Again, if you can be more specific about the magic component you wish to introduce, we might be able to help you more; I will revise this answer.

If you were a real pedant, you would read Newton, then Lavoisier and the scientists of that era (there were many), then jump off from them. Some of the second string crew had some cool ideas - I stumbled into Marat's experiments on the nature of fire but I had trouble finding them in full text - link please anyone who can. Often the original works contain their own speculations which are perfect for your needs but dead wrong, and so these bits do not make it into the modern summaries. Some of this stuff is hard to find on line. The thing is that it would take a lot of reading time but for a game, your audience (unfamiliar with these works) would not appreciate how true you were being to the 1787 scientific vibe and how much reading it took to get you there.
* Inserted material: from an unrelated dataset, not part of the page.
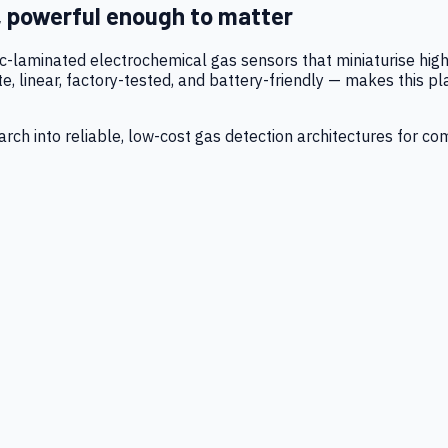
, powerful enough to matter
tic-laminated electrochemical gas sensors that miniaturise h
 linear, factory-tested, and battery-friendly — makes this p
ch into reliable, low-cost gas detection architectures for co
Probably this path would be better for a novel where the readers would include aficionados who would be thrilled at correct references and would notify others of their ilk.

A shortcut for you would be to jump off from Jules Verne - 50 years later than you want but no matter. I greatly suspect that most steampunk writers read Verne and Wells and take it from there in a similar vein. Nothing wrong with that, and you can find all the works of both men on line.

I suspect that you might want a third and even quicker route: to have someone here familiar with path 1 or path 2 provide you with what you need to build your game. That is a fine thing for the world building site but you need to be more specific as to what this magic will do. There is lots of kinds of magic people have made up.

  • Definitely the original scientific literature of the time is full of interesting stuff. And, alas, difficult to access & would be underappreciated as the real deal. Sadly, I greatly suspect that most steampunk writers do not read Verne and Wells, because if they did steampunk would be more interesting reading. – a4android Jun 26 '17 at 2:33

Microorganisms are an invisible force of nature that directly interfere with the lives of human beings in a myriad ways.

Depending on the setting you could explain what's happening using microorganisms, bio-engineered, natural or otherwise.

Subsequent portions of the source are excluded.